New Worlds: What to Expect When You’re Expecting

(This post is part of my Patreon-supported New Worlds series.)

Pregnancy is far more than just a biological process. And as any woman who’s ever been visibly pregnant can probably attest, every second person out there feels like they have the right to offer advice on what such a woman should and should not do.

We’re understandably twitchy on this subject, because pregnancy is a fraught thing. On average, something like ten to twenty percent of confirmed pregnancies end in spontaneous miscarriage; when you expand that to all fertilizations, the number might rise as high as thirty to fifty percent. There’s a good reason why many couples don’t announce that they’re expecting until the first trimester has ended: miscarriages are common, and the vast majority of them happen in that early, uncertain span.

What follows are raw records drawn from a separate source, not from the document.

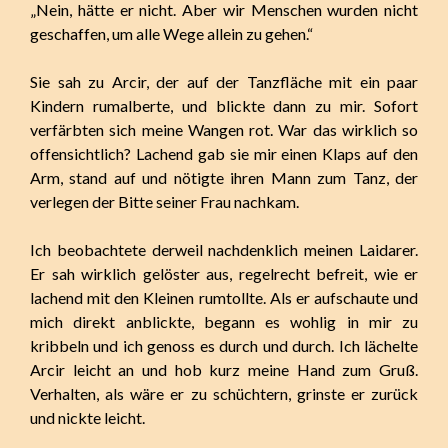
„Nein, hätte er nicht. Aber wir Menschen wurden nicht
geschaffen, um alle Wege allein zu gehen.“
Sie sah zu Arcir, der auf der Tanzfläche mit ein paar
Kindern rumalberte, und blickte dann zu mir. Sofort
verfärbten sich meine Wangen rot. War das wirklich so
offensichtlich? Lachend gab sie mir einen Klaps auf den
Arm, stand auf und nötigte ihren Mann zum Tanz, der
verlegen der Bitte seiner Frau nachkam.
Ich beobachtete derweil nachdenklich meinen Laidarer.
Er sah wirklich gelöster aus, regelrecht befreit, wie er
lachend mit den Kleinen rumtollte. Als er aufschaute und
mich direkt anblickte, begann es wohlig in mir zu
kribbeln und ich genoss es durch und durch. Ich lächelte
Arcir leicht an und hob kurz meine Hand zum Gruß.
Verhalten, als wäre er zu schüchtern, grinste er zurück
und nickte leicht.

But getting past the first trimester doesn’t mean you’re out of the woods yet. As our medical knowledge has improved, we’ve come to understand much more about the proper care and feeding of an expectant mother. For example, after a brief period in the twentieth century where doctors recommended alcohol as a way of stopping pre-term labor, we went back to the ancient prohibitions against drinking while pregnant, because the alternative is fetal alcohol syndrome. But despite those prohibitions, one has to imagine that syndrome was rampant in the past, because weak alcohol was often the safest thing to drink in general — not to mention that there’s a stretch of time where a woman might not even know she’s pregnant yet.

Avoiding alcohol is the only tip of the iceberg, though. There’s long list of things pregnant women shouldn’t eat — including pretty much anything that’s raw, undercooked, or unpasteurized; now think about the past again — and an equally long list of things they should eat for optimal maternal and fetal health. Some of them are well-grounded in modern science (like the ban on booze), while others are old superstition (spicy food will blind your child! Did anybody tell the equatorial regions?) or part and parcel of our recent tendency toward nutritional fads. And speaking of fads, does anybody remember the purported “Mozart effect”? The claim was that listening to his music — or just classical music in general — makes you smarter, which led to suggestions that an expectant mother should put headphones on her abdomen to ensure her kid will be a genius.

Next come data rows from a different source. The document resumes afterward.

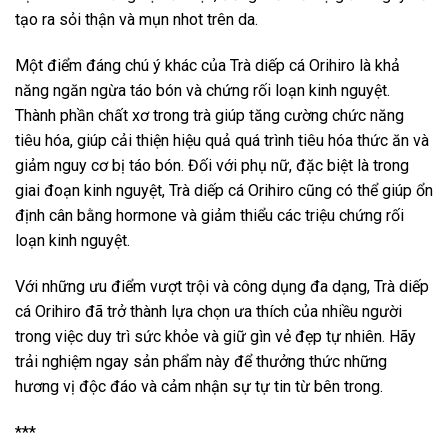
tạo ra sỏi thận và mụn nhot trên da.
Một điểm đáng chú ý khác của Trà diếp cá Orihiro là khả
năng ngăn ngừa táo bón và chứng rối loạn kinh nguyệt.
Thành phần chất xơ trong trà giúp tăng cường chức năng
tiêu hóa, giúp cải thiện hiệu quả quá trình tiêu hóa thức ăn và
giảm nguy cơ bị táo bón. Đối với phụ nữ, đặc biệt là trong
giai đoạn kinh nguyệt, Trà diếp cá Orihiro cũng có thể giúp ổn
định cân bằng hormone và giảm thiểu các triệu chứng rối
loạn kinh nguyệt.
Với những ưu điểm vượt trội và công dụng đa dạng, Trà diếp
cá Orihiro đã trở thành lựa chọn ưa thích của nhiều người
trong việc duy trì sức khỏe và giữ gìn vẻ đẹp tự nhiên. Hãy
trải nghiệm ngay sản phẩm này để thưởng thức những
hương vị độc đáo và cảm nhận sự tự tin từ bên trong.
***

Both before and after childbirth, we want the certainty of believing that if we do X, Y, and Z, we can be confident of having a perfect, healthy baby. And the flip side of that is, any woman who fails to live up to those unattainable standards is a Bad Mother who doesn’t care about the future of her child.

This extends to many kinds of behavior. Should a pregnant woman exercise? Our answer to that has swung all over the place across the years, and even when the answer is “yes,” you still have to ask how much and what kind? It’s a privileged question to begin with; most women, past and present, haven’t had the luxury of sitting back and taking it easy for months on end. The world is full of tales about mothers who kept working until their water broke, then were back on their feet a day or two later. Maternity leave is supposed to ease that burden, but how much you get (if any) still depends heavily on where you live and what kind of job you have. Women with white-collar careers fare much better.

How about sex? Lots of people get nervous around the possibility, fearing that it might somehow hurt the fetus. But for at least one group — I want to say the Maya, but I’m not positive about that attribution — semen is viewed not just as the seed that gets the process going, but a necessary form of sustenance throughout, and therefore the mother and father should continue having sex regularly. Contrast that with a chilly political marriage, where once the wife is knocked up the husband gladly leaves her alone, and goes back to the arms of his mistress.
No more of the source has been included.